[WHAT IS EXPECTED]
An exact copy of every record is required.

[LISTED RECORDS]
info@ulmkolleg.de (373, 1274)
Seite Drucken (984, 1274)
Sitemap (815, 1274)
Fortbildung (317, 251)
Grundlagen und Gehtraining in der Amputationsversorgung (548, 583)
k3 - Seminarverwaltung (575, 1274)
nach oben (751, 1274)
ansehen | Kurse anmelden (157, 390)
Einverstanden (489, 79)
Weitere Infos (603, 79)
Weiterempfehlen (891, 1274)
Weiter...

[YOUR SOLUTION]
info@ulmkolleg.de (373, 1274)
Seite Drucken (984, 1274)
Sitemap (815, 1274)
Fortbildung (317, 251)
Grundlagen und Gehtraining in der Amputationsversorgung (548, 583)
k3 - Seminarverwaltung (575, 1274)
nach oben (751, 1274)
ansehen | Kurse anmelden (157, 390)
Einverstanden (489, 79)
Weitere Infos (603, 79)
Weiterempfehlen (891, 1274)
Weiter...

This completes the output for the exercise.